From 28183c74388565eb0bf35b4fca0f99d232ebaa07 Mon Sep 17 00:00:00 2001
From: wozeparrot <wozeparrot@gmail.com>
Date: Fri, 1 Dec 2023 13:56:18 -0500
Subject: [PATCH] feat: reword (#2549)

---
 docs/quickstart.md | 6 +++---
 1 file changed, 3 insertions(+), 3 deletions(-)

diff --git a/docs/quickstart.md b/docs/quickstart.md
index 99979deef2..8c52ecec0f 100644
--- a/docs/quickstart.md
+++ b/docs/quickstart.md
@@ -128,7 +128,7 @@ Training neural networks in tinygrad is super simple.
 All we need to do is define our neural network, define our loss function, and then call `.backward()` on the loss function to compute the gradients.
 They can then be used to update the parameters of our neural network using one of the many optimizers in [optim.py](/tinygrad/nn/optim.py).
 
-For our loss function we will be using sparse categorical cross entropy loss.
+For our loss function we will be using sparse categorical cross entropy loss. The implementation below is taken from [tensor.py](/tinygrad/tensor.py), it's copied below to highlight an important detail of tinygrad.
 
 ```python
 def sparse_categorical_crossentropy(self, Y, ignore_index=-1) -> Tensor:
@@ -138,9 +138,9 @@ def sparse_categorical_crossentropy(self, Y, ignore_index=-1) -> Tensor:
     return self.log_softmax().mul(y).sum() / loss_mask.sum()
 ```
 
-As we can see in this implementation of cross entropy loss, there are certain operations that tinygrad does not support.
+As we can see in this implementation of cross entropy loss, there are certain operations that tinygrad does not support natively.
 Namely, operations that are load/store or assigning a value to a tensor at a certain index.
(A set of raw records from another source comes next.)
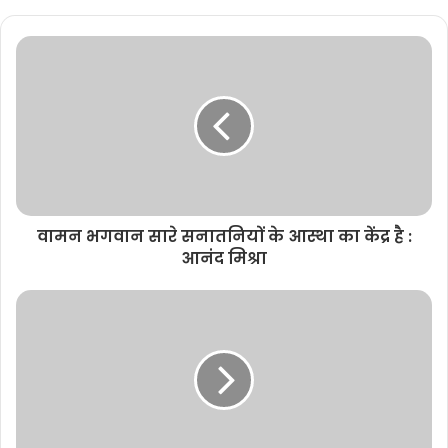
b
s
i
t
e
वामन भगवान सारे सनातनियों के आस्था का केंद्र है :
आनंद मिश्रा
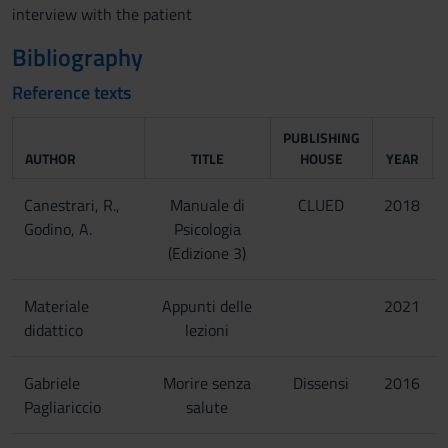
interview with the patient
Bibliography
Reference texts
PUBLISHING
AUTHOR
TITLE
HOUSE
YEAR
Canestrari, R.,
Manuale di
CLUED
2018
Godino, A.
Psicologia
(Edizione 3)
Materiale
Appunti delle
2021
didattico
lezioni
Gabriele
Morire senza
Dissensi
2016
Pagliariccio
salute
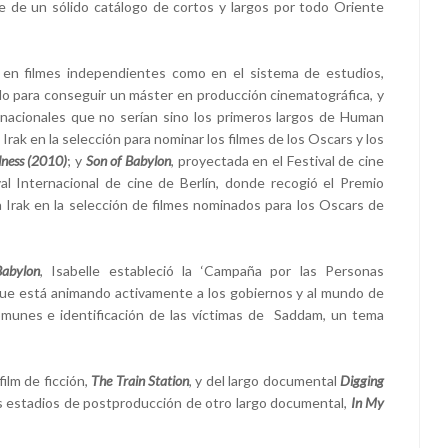
e de un sólido catálogo de cortos y largos por todo Oriente
 en filmes independientes como en el sistema de estudios,
ido para conseguir un máster en producción cinematográfica, y
rnacionales que no serían sino los primeros largos de Human
Irak en la selección para nominar los filmes de los Oscars y los
dness (2010)
; y
Son of Babylon
, proyectada en el Festival de cine
al Internacional de cine de Berlín, donde recogió el Premio
Irak en la selección de filmes nominados para los Oscars de
abylon
, Isabelle estableció la ‘Campaña por las Personas
l que está animando activamente a los gobiernos y al mundo de
omunes e identificación de las víctimas de Saddam, un tema
ilm de ficción,
The Train Station
, y del largo documental
Digging
os estadios de postproducción de otro largo documental,
In My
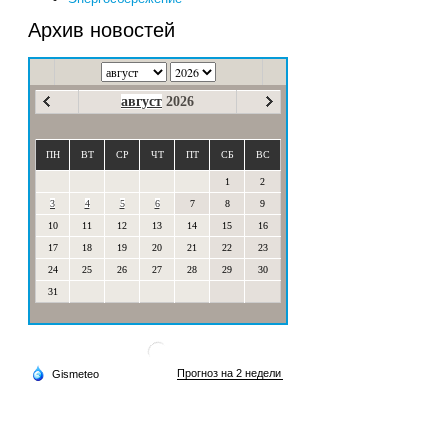
Архив новостей
август
2026
ПН
ВТ
СР
ЧТ
ПТ
СБ
ВС
1
2
3
4
5
6
7
8
9
10
11
12
13
14
15
16
17
18
19
20
21
22
23
24
25
26
27
28
29
30
31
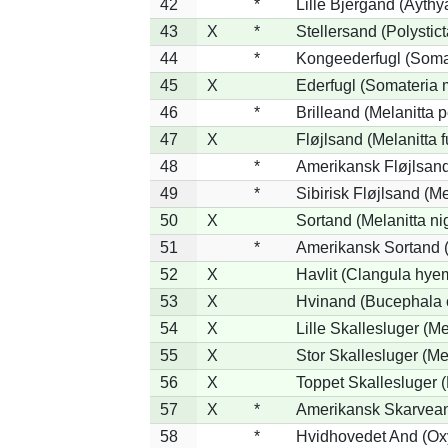
42
*
Lille Bjergand (Aythya
43
X
*
Stellersand (Polysticta
44
*
Kongeederfugl (Somat
45
X
Ederfugl (Somateria 
46
*
Brilleand (Melanitta p
47
X
Fløjlsand (Melanitta 
48
*
Amerikansk Fløjlsand
49
*
Sibirisk Fløjlsand (Me
50
X
Sortand (Melanitta ni
51
*
Amerikansk Sortand (
52
X
Havlit (Clangula hyem
53
X
Hvinand (Bucephala 
54
X
Lille Skallesluger (Me
55
X
Stor Skallesluger (M
56
X
Toppet Skallesluger (
57
X
*
Amerikansk Skarvean
58
*
Hvidhovedet And (Ox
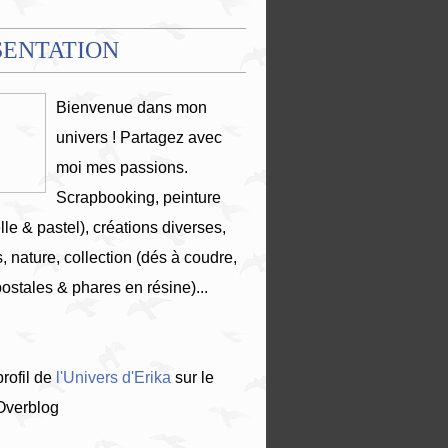
SENTATION
Bienvenue dans mon
univers ! Partagez avec
moi mes passions.
Scrapbooking, peinture
lle & pastel), créations diverses,
, nature, collection (dés à coudre,
postales & phares en résine)...
profil de
l'Univers d'Erika
sur le
 Overblog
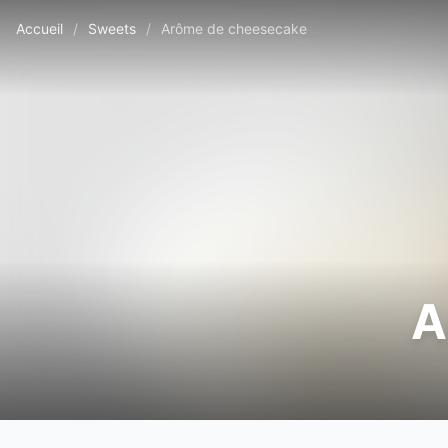
Accueil
/
Sweets
/
Arôme de cheesecake
A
-Load/store ops are not supported in tinygrad because they add complexity when trying to port to different backends and 90% of the models out there don't use/need them.
+Load/store ops are not supported in tinygrad natively because they add complexity when trying to port to different backends, 90% of the models out there don't use/need them, and they can be implemented like it's done above with an `arange` mask.
 
 For our optimizer we will be using the traditional stochastic gradient descent optimizer with a learning rate of 3e-4.